Work order> Because the pictures are not wanted, give back only the exact text of every entry below.

──────────

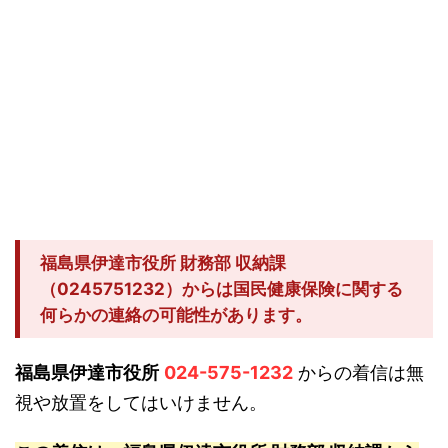
福島県伊達市役所 財務部 収納課
（0245751232）からは国民健康保険に関する
何らかの連絡の可能性があります。
福島県伊達市役所
024-575-1232
からの着信は無
視や放置をしてはいけません。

──────────

Response>
福島県伊達市役所 財務部 収納課
（0245751232）からは国民健康保険に関する
何らかの連絡の可能性があります。
福島県伊達市役所
024-575-1232
からの着信は無
視や放置をしてはいけません。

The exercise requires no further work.